Collins reiterated some of what is giving her pause, including the major changes the bill would make to Medicaid, potential impact on premiums and deductibles, and what she fears would be lesser protections for people with pre-existing conditions.

The Graham-Cassidy bill would take the funds used for subsidies and the expansion of Medicaid under Affordable Care Act, also known as Obamacare, and transfer them to states in block grants, phasing out the funds completely by 2027. It would also change the open-ended entitlement structure of Medicaid, instead giving states money on a per-capita basis.

GOP senators and the Trump administration are still working to get Collins on board. Collins said she spoke to Vice President Pence on Saturday. "I told him about the various analyses of the impact that concern me. He told me he would get me more numbers on the impact on the state of Maine and on the nation."

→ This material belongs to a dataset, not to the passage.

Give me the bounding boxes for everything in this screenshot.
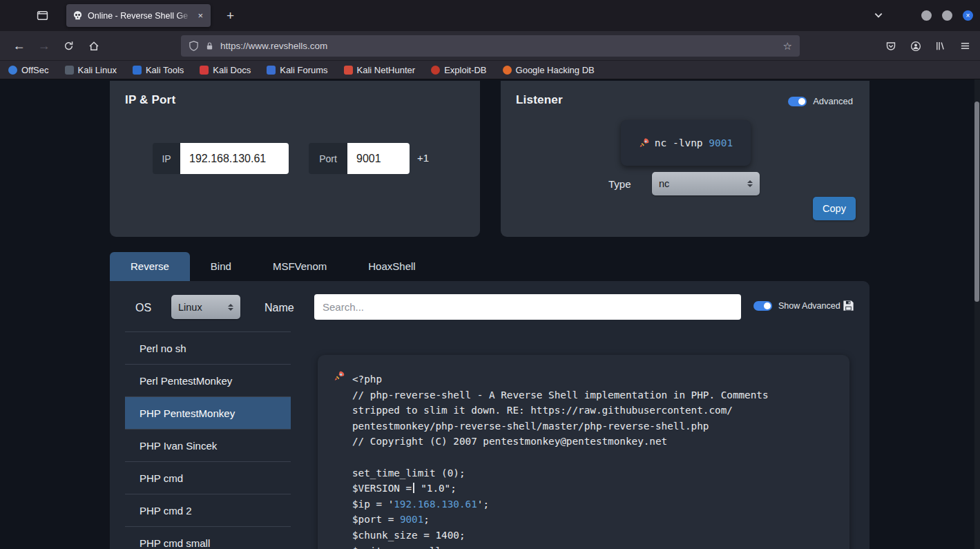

Collins also said that senators are continuing to change the bill as they lobby to keep it from failing and that those changes could make it difficult for the Congressional Budget Office to provide a full analysis. She expects CBO to reinforce other private reports like one from the Brookings Insititution that shows 21 million fewer people would be insured by 2026 if the law were enacted, as opposed to projections under current law. CBO put out a statement saying that it would provide a partial assessment with projections of how the bill would affect the deficit but that it would not be able to provide projections for how many people would be insured and how much the legislation would cost for several weeks.

Cassidy, one of the bill's sponsors, told ABC's This Week that he will introduce a new bill Monday given the revisions that have been worked out, nullifying what CBO releases Monday.

Republicans need 50 of their 52 senators to vote for the bill under special budget rules that allow them to avoid the typical 60-vote threshold, which would require Democratic support. Those rules expire on Sept. 30.

Sens. Rand Paul and John McCain have already announced they are against it, leaving the bill within one vote of failure and earning them criticism from President Trump.

McCain criticized the closed process of drafting the bill, as opposed to going through "regular order" with open public hearings and votes in Senate committees. "I would consider supporting legislation similar to that offered by my friends Senators Graham and Cassidy were it the product of extensive hearings, debate and amendment. But that has not been the case," he said in a statement on Friday.

Collins reiterated that criticism on Sunday morning, in addition to her concern about the impact of the policy.

Paul said he opposes the bill because it doesn't go far enough in repealing the Affordable Care Act, by maintaining many of the taxes while redirecting the funds to states. "I won't be bribed or bullied," Paul said as Trump has lambasted him.

Sen. Lisa Murkowski, R-Alaska, has not given any indication about which way she would vote. And during an appearance with The Texas Tribune on Saturday, Sen. Ted Cruz, R-Texas, made it clear that he is not on board after changes he proposed were left out of the bill. Cruz suggested that Utah Sen. Mike Lee might not support the bill, either. Opposition from any one of them would scuttle the bill regardless of how Collins eventually decides to vote.

Along with Paul, Cruz and Lee have sought changes to GOP bills all year long that would reduce federal health care funding beyond other Republican proposals. But such changes would likely cause Collins and Murkowski to oppose a bill, highlighting a simple math problem for GOP leadership trying to corral 50 votes — and it may prove to be insurmountable.

Senate Majority Leader Mitch McConnell's office said he "intends" to bring the Graham-Cassidy bill to the floor this week, but it's not known whether that would still happen if it's known to fail.

After Collins, McCain and Murkowski voted to sink the last GOP attempt to repeal Obamacare in July, bipartisan efforts to fix the health care system began. Those have been put on hold, but if Republicans can't pass a bill in the Senate by the end of the week, bipartisan efforts could pick up again.